> **Source data**
Segment Open
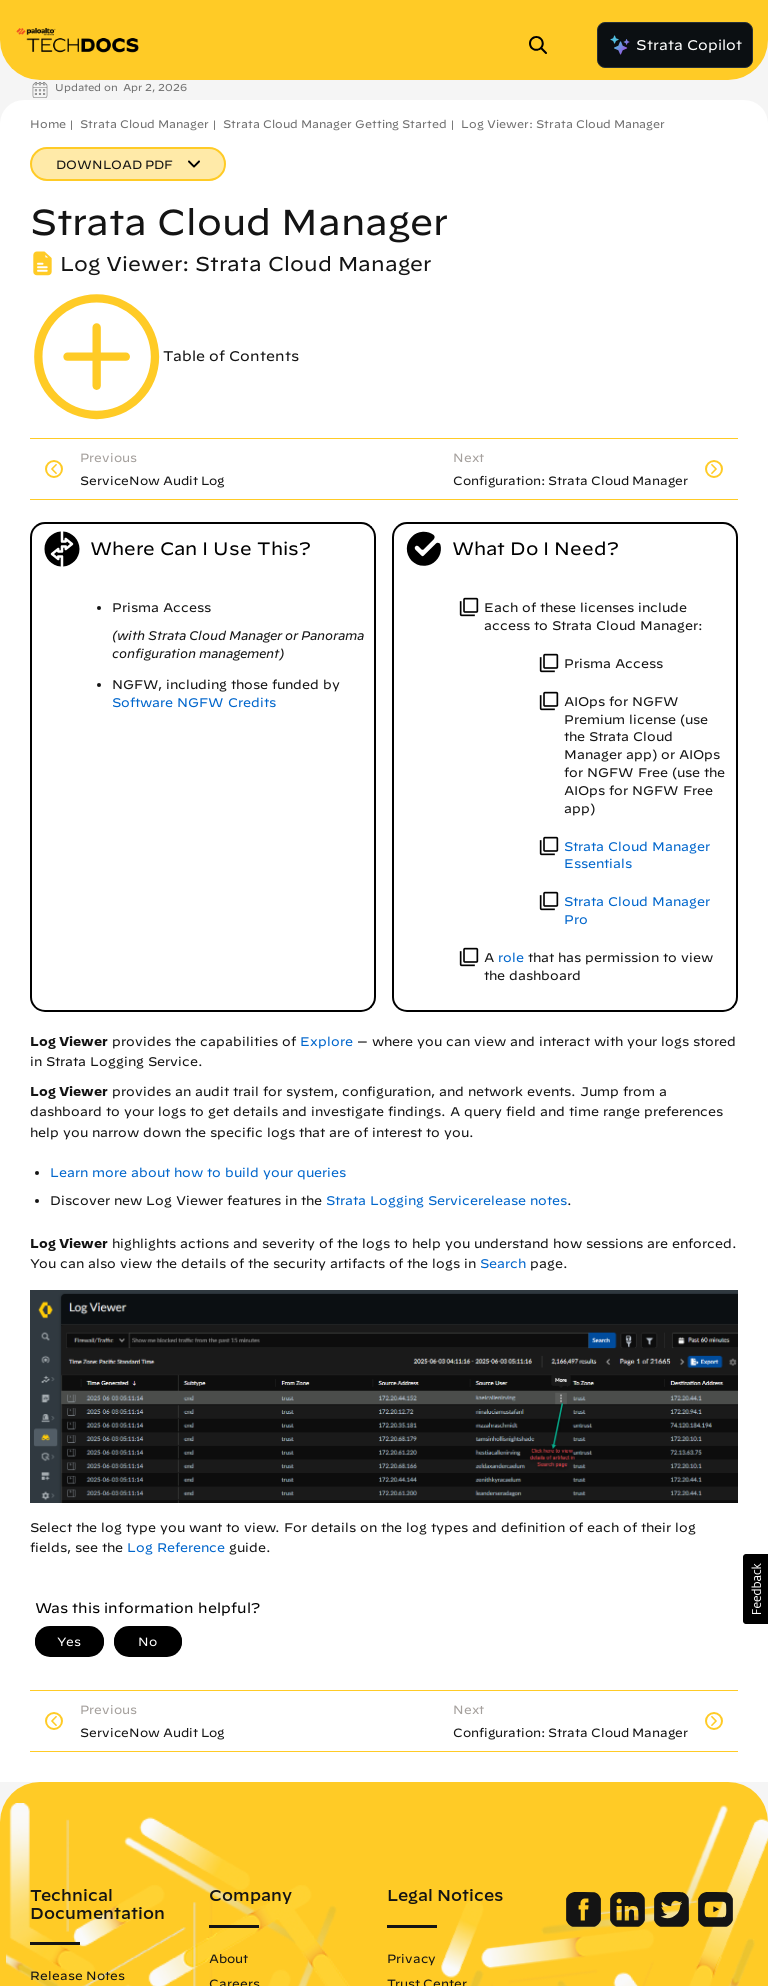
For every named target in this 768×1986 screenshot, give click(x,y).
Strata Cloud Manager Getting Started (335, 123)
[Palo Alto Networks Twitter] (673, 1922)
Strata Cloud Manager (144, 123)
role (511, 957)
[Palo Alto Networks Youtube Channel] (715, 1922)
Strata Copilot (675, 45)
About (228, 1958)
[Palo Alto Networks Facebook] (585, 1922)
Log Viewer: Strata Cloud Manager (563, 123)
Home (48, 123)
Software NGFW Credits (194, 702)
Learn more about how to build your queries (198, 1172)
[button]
Segment Closed
> **What is needed**
Among the entries, find every line holding "Cloud" and return it.

> **Solution**
Strata Cloud Manager Getting Started (335, 123)
Strata Cloud Manager (144, 123)
Log Viewer: Strata Cloud Manager (563, 123)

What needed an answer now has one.